Raw (a) and processed (b) images of a mixed suspension of Microcystis (blue), Anabaena (red) and Ankistrodesmus (green), respectively.


Thus, the work presented herein demonstrates the proof-of-concept that contemporary image analysis and processing technology has advanced to a level that enables good identification and enumeration of cyanbacteria and other algae in real (untreated) water matrices in a manner that is (1) rapid and automated without requiring additional expensive equipment beyond that which is commonly available for microbiological analyses in typical water quality laboratories and (2) at least as accurate as currently available methods (e.g., hemacytometer, fluorometry), but with greater sensitivity (i.e., lower detection limit). Here, seven morphological features and a standard machine learning classifier such as a SVM in combination with additional tools such as fluorescence and absorption spectra were used.

When compared with the indirect or surrogate measurements based on pigment fluorescence estimation, the new method provides better accuracy at both low and high Microcystis cells concentrations,. For filamentous Anabaena, the proposed method (calibration-pre-treatment-contrast enhancement-enumeration process) provides better cell concentration estimation in the water matrices tested, as compared to the commonly used indirect pigment fluorescence measurement using fluorometric probes. Furthermore, the probe can not only accurately estimate cell concentrations, but also effectively distinguish between cells of Anabaena flos-aquae and Microcystis aeruginosa in a mixed culture.
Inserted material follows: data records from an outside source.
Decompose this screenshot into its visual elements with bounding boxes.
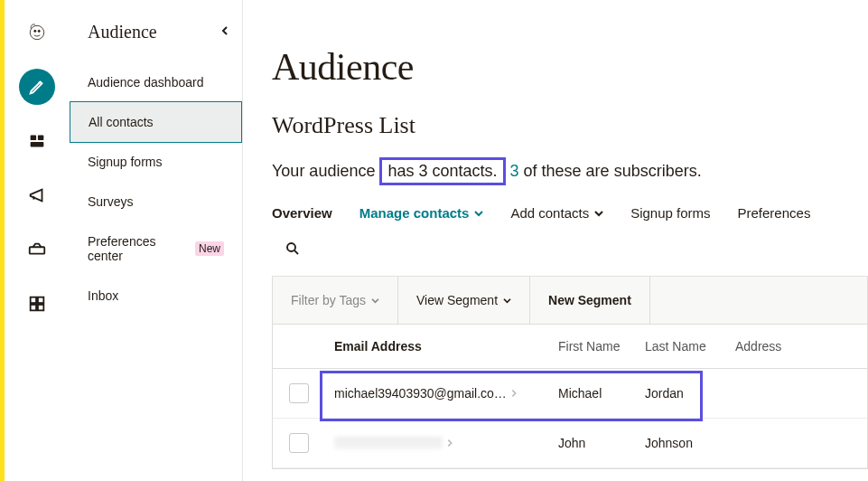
search-row bbox=[272, 233, 868, 277]
main-content: Audience WordPress List Your audience ha… bbox=[243, 0, 868, 481]
svg-rect-7 bbox=[31, 297, 36, 303]
chevron-right-icon bbox=[510, 389, 518, 398]
chevron-down-icon bbox=[503, 297, 511, 304]
tab-manage-contacts[interactable]: Manage contacts bbox=[359, 205, 484, 221]
tab-add-contacts[interactable]: Add contacts bbox=[510, 205, 603, 221]
summary-text: Your audience bbox=[272, 162, 375, 180]
sidebar-item-label: Preferences center bbox=[88, 234, 190, 263]
redacted-email bbox=[334, 437, 443, 449]
svg-rect-3 bbox=[31, 136, 36, 141]
tab-overview[interactable]: Overview bbox=[272, 205, 332, 221]
search-icon[interactable] bbox=[285, 245, 301, 259]
col-address[interactable]: Address bbox=[726, 325, 817, 368]
svg-rect-9 bbox=[31, 305, 36, 310]
filter-by-tags[interactable]: Filter by Tags bbox=[273, 277, 398, 324]
table-row[interactable]: John Johnson bbox=[273, 419, 867, 468]
sidebar-item-label: All contacts bbox=[89, 115, 154, 129]
logo-icon[interactable] bbox=[19, 14, 55, 51]
svg-rect-10 bbox=[38, 305, 43, 310]
sidebar-item-signup-forms[interactable]: Signup forms bbox=[70, 142, 242, 182]
cell-email[interactable]: michael39403930@gmail.co… bbox=[325, 372, 549, 415]
col-first-name[interactable]: First Name bbox=[549, 325, 636, 368]
svg-rect-6 bbox=[30, 247, 45, 253]
summary-highlight-text: has 3 contacts. bbox=[387, 162, 497, 180]
chevron-down-icon bbox=[371, 297, 379, 304]
sidebar: Audience Audience dashboard All contacts… bbox=[70, 0, 243, 481]
tab-label: Preferences bbox=[738, 205, 811, 221]
row-checkbox[interactable] bbox=[289, 433, 309, 453]
create-icon[interactable] bbox=[19, 69, 55, 105]
cell-address bbox=[726, 379, 817, 408]
contacts-table: Email Address First Name Last Name Addre… bbox=[272, 325, 868, 469]
svg-point-2 bbox=[38, 30, 40, 32]
list-name: WordPress List bbox=[272, 112, 868, 139]
sidebar-item-preferences-center[interactable]: Preferences center New bbox=[70, 222, 242, 276]
campaigns-icon[interactable] bbox=[19, 177, 55, 213]
svg-point-11 bbox=[287, 243, 295, 251]
highlight-contacts: has 3 contacts. bbox=[379, 157, 505, 185]
sidebar-nav: Audience dashboard All contacts Signup f… bbox=[70, 62, 242, 316]
collapse-icon[interactable] bbox=[220, 24, 229, 40]
tab-label: Overview bbox=[272, 205, 332, 221]
cell-first-name: John bbox=[549, 421, 636, 465]
audience-icon[interactable] bbox=[19, 123, 55, 159]
sidebar-item-surveys[interactable]: Surveys bbox=[70, 182, 242, 222]
table-row[interactable]: michael39403930@gmail.co… Michael Jordan bbox=[273, 369, 867, 419]
tab-label: Manage contacts bbox=[359, 205, 470, 221]
svg-rect-4 bbox=[38, 136, 43, 141]
sidebar-item-inbox[interactable]: Inbox bbox=[70, 276, 242, 316]
row-checkbox[interactable] bbox=[289, 383, 309, 403]
chevron-down-icon bbox=[594, 210, 603, 217]
table-header: Email Address First Name Last Name Addre… bbox=[273, 325, 867, 369]
filter-label: New Segment bbox=[548, 293, 631, 307]
audience-summary: Your audience has 3 contacts. 3 of these… bbox=[272, 157, 868, 185]
page-title: Audience bbox=[272, 45, 868, 89]
sidebar-item-label: Inbox bbox=[88, 288, 118, 303]
sidebar-item-label: Audience dashboard bbox=[88, 75, 203, 90]
col-last-name[interactable]: Last Name bbox=[636, 325, 726, 368]
col-email[interactable]: Email Address bbox=[325, 325, 549, 368]
chevron-right-icon bbox=[446, 439, 453, 448]
row-checkbox-cell bbox=[273, 419, 325, 467]
sidebar-title: Audience bbox=[88, 22, 157, 42]
subscriber-count: 3 bbox=[510, 162, 519, 180]
apps-icon[interactable] bbox=[19, 286, 55, 322]
tab-preferences[interactable]: Preferences bbox=[738, 205, 811, 221]
view-segment[interactable]: View Segment bbox=[398, 277, 529, 324]
sidebar-item-label: Surveys bbox=[88, 194, 134, 209]
tab-signup-forms[interactable]: Signup forms bbox=[630, 205, 710, 221]
row-checkbox-cell bbox=[273, 369, 325, 418]
svg-rect-8 bbox=[38, 297, 43, 303]
sidebar-item-all-contacts[interactable]: All contacts bbox=[70, 101, 242, 143]
filter-label: View Segment bbox=[416, 293, 498, 307]
filter-bar: Filter by Tags View Segment New Segment bbox=[272, 277, 868, 325]
svg-rect-5 bbox=[31, 142, 44, 147]
new-segment-button[interactable]: New Segment bbox=[529, 277, 650, 324]
sidebar-item-label: Signup forms bbox=[88, 155, 162, 169]
cell-first-name: Michael bbox=[549, 372, 636, 415]
sidebar-header: Audience bbox=[70, 0, 242, 62]
audience-tabs: Overview Manage contacts Add contacts Si… bbox=[272, 205, 868, 221]
svg-point-0 bbox=[30, 25, 43, 39]
cell-last-name: Jordan bbox=[636, 372, 726, 415]
filter-spacer bbox=[650, 277, 867, 324]
filter-label: Filter by Tags bbox=[291, 293, 366, 307]
icon-rail bbox=[5, 0, 70, 481]
sidebar-item-dashboard[interactable]: Audience dashboard bbox=[70, 62, 242, 102]
tab-label: Add contacts bbox=[510, 205, 589, 221]
automations-icon[interactable] bbox=[19, 231, 55, 268]
cell-address bbox=[726, 429, 817, 457]
new-badge: New bbox=[195, 241, 224, 256]
summary-text-2: of these are subscribers. bbox=[519, 162, 702, 180]
cell-email[interactable] bbox=[325, 422, 549, 464]
chevron-down-icon bbox=[474, 210, 483, 217]
tab-label: Signup forms bbox=[630, 205, 710, 221]
svg-point-1 bbox=[34, 30, 36, 32]
cell-last-name: Johnson bbox=[636, 421, 726, 465]
col-checkbox bbox=[273, 332, 325, 361]
email-text: michael39403930@gmail.co… bbox=[334, 386, 507, 401]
Indirect measurements only measure fluorescent intensity in response to differences in surrogate chemical(s), but cannot distinguish target cells from other cells containing chlorophyll-a or phycocianin or from other fluorescent particles present in natural water thus making it difficult to quantify the significance of false positive/negative results. Significant time and resources can be saved by using this type of method as compared to other cell enumeration methods in use for routine water monitoring. Notably, the concurrent analysis of Microcystis, Anabaena, and Ankistrodesmus demonstrated that imaging-driven machine learning approaches can be used to accurately differentiate between microorganisms with relatively similar morphologies. This work underscores the promise of these techniques and the need for their further investigation to develop reasonably low cost, rapid screening tools for evaluating water quality and public health risk.